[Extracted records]
******

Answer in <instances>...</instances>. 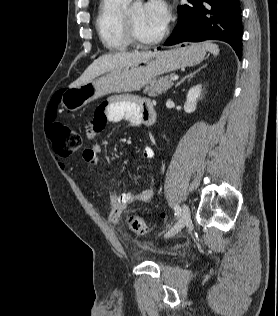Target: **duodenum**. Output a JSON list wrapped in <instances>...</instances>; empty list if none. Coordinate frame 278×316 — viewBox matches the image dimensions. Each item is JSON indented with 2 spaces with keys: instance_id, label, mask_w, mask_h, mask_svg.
Wrapping results in <instances>:
<instances>
[{
  "instance_id": "410a0bca",
  "label": "duodenum",
  "mask_w": 278,
  "mask_h": 316,
  "mask_svg": "<svg viewBox=\"0 0 278 316\" xmlns=\"http://www.w3.org/2000/svg\"><path fill=\"white\" fill-rule=\"evenodd\" d=\"M156 119L157 115L155 109L153 107L148 108L144 114V123L150 126L156 122Z\"/></svg>"
}]
</instances>
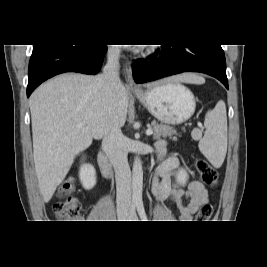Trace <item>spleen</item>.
<instances>
[{"mask_svg":"<svg viewBox=\"0 0 267 267\" xmlns=\"http://www.w3.org/2000/svg\"><path fill=\"white\" fill-rule=\"evenodd\" d=\"M204 126L206 130L199 142V149L214 167L219 168L227 152V115L224 101H219L208 112Z\"/></svg>","mask_w":267,"mask_h":267,"instance_id":"1","label":"spleen"}]
</instances>
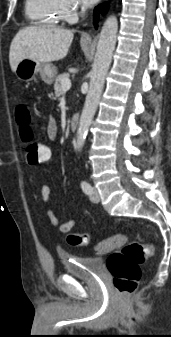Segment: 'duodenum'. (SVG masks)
Instances as JSON below:
<instances>
[{
	"mask_svg": "<svg viewBox=\"0 0 171 337\" xmlns=\"http://www.w3.org/2000/svg\"><path fill=\"white\" fill-rule=\"evenodd\" d=\"M79 125V116L77 114H74L70 119V129L75 131L78 128Z\"/></svg>",
	"mask_w": 171,
	"mask_h": 337,
	"instance_id": "obj_1",
	"label": "duodenum"
}]
</instances>
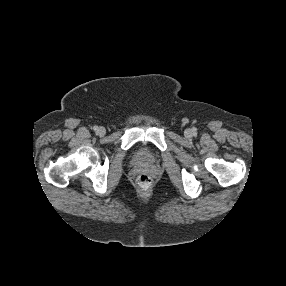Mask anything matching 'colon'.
I'll return each mask as SVG.
<instances>
[{"instance_id":"5ec220e1","label":"colon","mask_w":286,"mask_h":286,"mask_svg":"<svg viewBox=\"0 0 286 286\" xmlns=\"http://www.w3.org/2000/svg\"><path fill=\"white\" fill-rule=\"evenodd\" d=\"M137 184L142 188H148L152 184V178L147 174H141L137 177Z\"/></svg>"}]
</instances>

******

(EXERCISE GOAL):
Set down nothing but the lines from the one containing "Trace <item>spleen</item>." to the final line above, both included, with every picture left out.

(EXERCISE OUTPUT):
Trace <item>spleen</item>.
<instances>
[{"mask_svg":"<svg viewBox=\"0 0 267 267\" xmlns=\"http://www.w3.org/2000/svg\"><path fill=\"white\" fill-rule=\"evenodd\" d=\"M204 126L206 130L199 142V149L214 167L219 168L227 152V115L224 101H219L208 112Z\"/></svg>","mask_w":267,"mask_h":267,"instance_id":"1","label":"spleen"}]
</instances>
Segment: 'duodenum'. (SVG masks)
Instances as JSON below:
<instances>
[{
	"mask_svg": "<svg viewBox=\"0 0 171 337\" xmlns=\"http://www.w3.org/2000/svg\"><path fill=\"white\" fill-rule=\"evenodd\" d=\"M79 125V116L77 114H74L70 119V129L75 131L78 128Z\"/></svg>",
	"mask_w": 171,
	"mask_h": 337,
	"instance_id": "obj_1",
	"label": "duodenum"
}]
</instances>
Mask anything matching 'colon'.
I'll return each mask as SVG.
<instances>
[{"instance_id":"5ec220e1","label":"colon","mask_w":286,"mask_h":286,"mask_svg":"<svg viewBox=\"0 0 286 286\" xmlns=\"http://www.w3.org/2000/svg\"><path fill=\"white\" fill-rule=\"evenodd\" d=\"M137 184L142 188H148L152 184V178L147 174H141L137 177Z\"/></svg>"}]
</instances>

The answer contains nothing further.